Step 2: Evaluate task output

13 March 2026 05:53

Use Step 2 to quickly grade the output that your LLM task generated in Step 1. You define how to evaluate the output as a success or failure using two prompts in the test configuration, including how to use any metadata you uploaded as additional context.

The output for each test case is marked as either 'pass' or 'fail' using criteria you specify. If the output doesn't meet either criteria, it is left blank for manual review. Once the evaluations have been generated, you can review and edit them in the results pane.

You need an administrator or publisher role in your team to run automated tests.

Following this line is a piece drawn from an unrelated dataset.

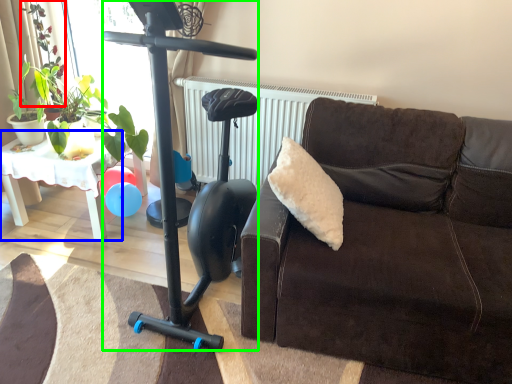 Question: Estimate the real-world distances between objects in this image. Which object is farther from plant (highlighted by a red box), table (highlighted by a blue box) or mobility scooter (highlighted by a green box)?

Choices:
 (A) table
 (B) mobility scooter

Answer: (B) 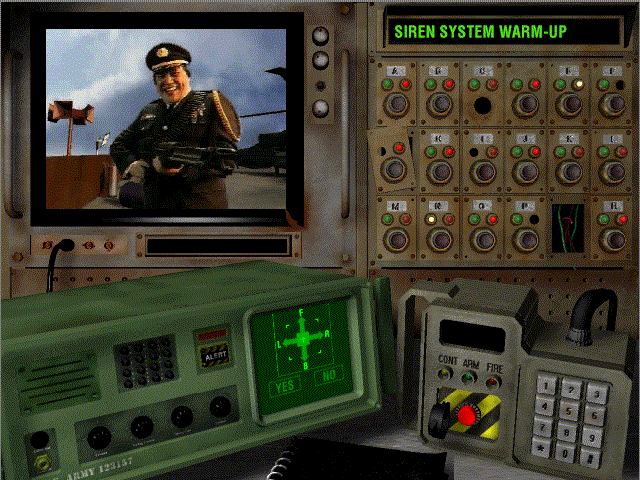 Find the location of a particular element. keypad is located at coordinates (564, 420). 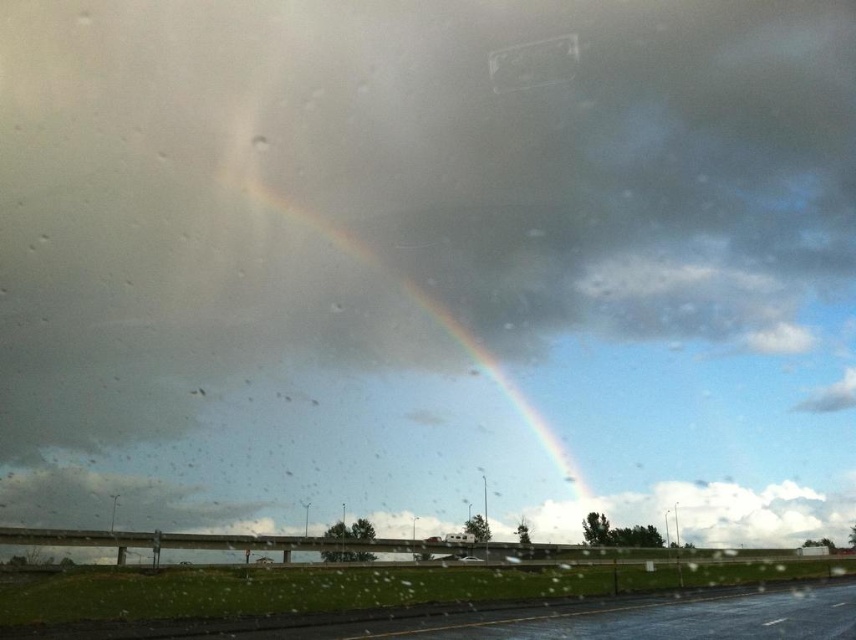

This step requires LLM task output to evaluate. You can:

Run your task using Step 1 of the automated test.
Select a result set with Step 1 (Generate) results.
Upload a CSV with previously generated output.

Try a sampled test first

Evaluating the results for a large test set can take a while. If you're testing a new connector or new criteria prompts, run sampled tests first to generate a small set of evaluations to check before you run the full evaluation. The default sample size is 20 rows, but you can configure the sample size in the evaluate test cases task.

Generate evaluations

To generate evaluations:

Click Improve in the left navigation, then click Automated Tests.
Click the automated test you want to use or create a new automated test.
At the top of the results pane, select the test cases you want to use:
- Select Source to use the data from the uploaded CSV.
  The CSV must include Step 1 results.
- Select the result set from a previous test to use its generated output.
  The test creates a new result set. The original result set won't be changed.
Select Step 2, Evaluate .
Use the left and right arrows next to the step name to switch between steps.
If you want to run the test using a different connector, select the Connector.
Only connectors in your chatbot that are suitable for the evaluation task are available.
Type your Passed Criteria and Failed Criteria.
Use '@' to add reference chips for additional context when generating the evaluation.
Only the columns highlighted in the source or result set are available as reference chips.
Make sure you have at least one reference chip.
Click Save.
Either:
- Click Run Sampled Test to quickly test your configuration with a small sample of test cases.
  You can configure the sample size in your automated test usage.
- Click the arrow next to Run Sample Test, then click Run Full Test to evaluate all test cases.

Complete the evaluation

The evaluation is stored as a new result set. Any test cases that did not meet your pass or fail criteria will be left blank for you to manually mark. You can also edit any of the evaluations by clicking the tick or cross in the Evaluation column.

Remember to save your changes to the result set. The number of test cases that passed is recalculated after you save.

Once you have evaluated the generated text, run Step 3 to generate insights to improve your task prompt.